[Start of section]

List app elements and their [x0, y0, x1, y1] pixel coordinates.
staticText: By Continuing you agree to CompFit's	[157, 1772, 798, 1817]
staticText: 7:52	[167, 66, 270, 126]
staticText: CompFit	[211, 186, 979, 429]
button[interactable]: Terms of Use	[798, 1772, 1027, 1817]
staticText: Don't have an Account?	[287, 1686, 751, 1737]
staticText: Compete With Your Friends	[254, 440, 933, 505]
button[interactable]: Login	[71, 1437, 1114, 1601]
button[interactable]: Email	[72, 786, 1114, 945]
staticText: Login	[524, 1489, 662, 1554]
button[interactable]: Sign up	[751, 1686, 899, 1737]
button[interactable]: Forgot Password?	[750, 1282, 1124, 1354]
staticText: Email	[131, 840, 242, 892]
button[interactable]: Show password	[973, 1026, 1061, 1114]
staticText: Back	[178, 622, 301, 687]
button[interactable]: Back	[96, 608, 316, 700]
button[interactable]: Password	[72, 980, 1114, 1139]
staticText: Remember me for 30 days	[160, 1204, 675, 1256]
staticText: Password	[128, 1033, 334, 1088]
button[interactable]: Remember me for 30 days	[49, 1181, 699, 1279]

[End of section]
[Start of section]

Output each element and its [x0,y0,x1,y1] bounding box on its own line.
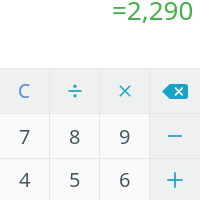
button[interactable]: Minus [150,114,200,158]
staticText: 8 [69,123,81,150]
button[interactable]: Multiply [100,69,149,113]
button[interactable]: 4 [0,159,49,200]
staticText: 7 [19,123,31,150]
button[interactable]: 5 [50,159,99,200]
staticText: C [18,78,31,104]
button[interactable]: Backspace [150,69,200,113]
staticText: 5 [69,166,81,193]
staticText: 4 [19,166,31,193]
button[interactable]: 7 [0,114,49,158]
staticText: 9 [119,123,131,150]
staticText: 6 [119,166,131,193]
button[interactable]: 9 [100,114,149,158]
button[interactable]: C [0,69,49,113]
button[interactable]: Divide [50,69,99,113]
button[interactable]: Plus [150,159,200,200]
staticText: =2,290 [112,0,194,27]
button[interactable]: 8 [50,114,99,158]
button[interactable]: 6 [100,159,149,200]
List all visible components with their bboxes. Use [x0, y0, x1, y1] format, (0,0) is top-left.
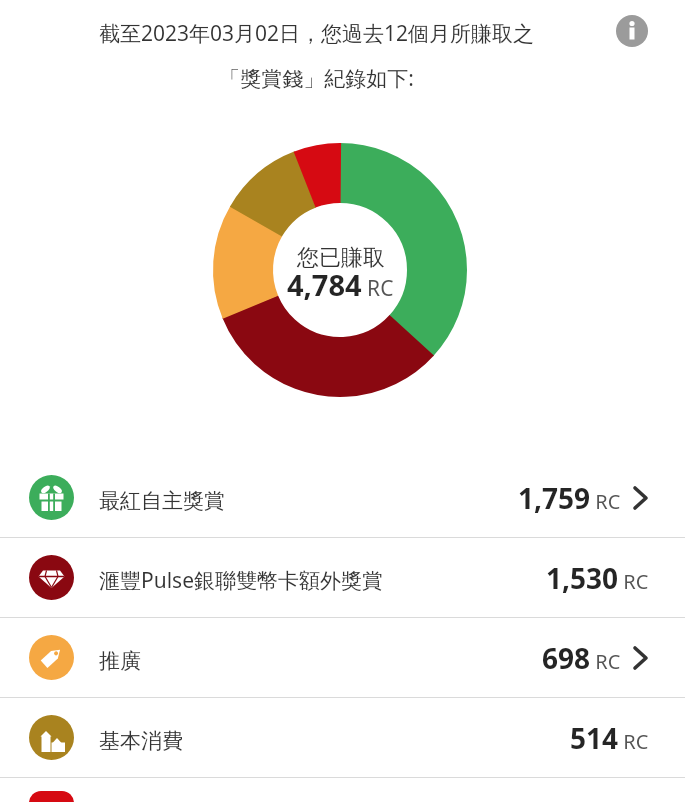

[End of section]

### [Prompt]
In the records above, find the line with "Output each element" and the line with "List all visible", then restate word for word only those two lines and all lines between, omitting pictures.

### [Answer space]
Output each element and its [x0,y0,x1,y1] bounding box on its own line.
button[interactable]: Minus [150,114,200,158]
staticText: 8 [69,123,81,150]
button[interactable]: Multiply [100,69,149,113]
button[interactable]: 4 [0,159,49,200]
staticText: 7 [19,123,31,150]
button[interactable]: 5 [50,159,99,200]
staticText: C [18,78,31,104]
button[interactable]: Backspace [150,69,200,113]
staticText: 5 [69,166,81,193]
staticText: 4 [19,166,31,193]
button[interactable]: 7 [0,114,49,158]
staticText: 9 [119,123,131,150]
staticText: 6 [119,166,131,193]
button[interactable]: 9 [100,114,149,158]
button[interactable]: C [0,69,49,113]
button[interactable]: Divide [50,69,99,113]
button[interactable]: Plus [150,159,200,200]
staticText: =2,290 [112,0,194,27]
button[interactable]: 8 [50,114,99,158]
button[interactable]: 6 [100,159,149,200]
List all visible components with their bboxes. Use [x0, y0, x1, y1] format, (0,0) is top-left.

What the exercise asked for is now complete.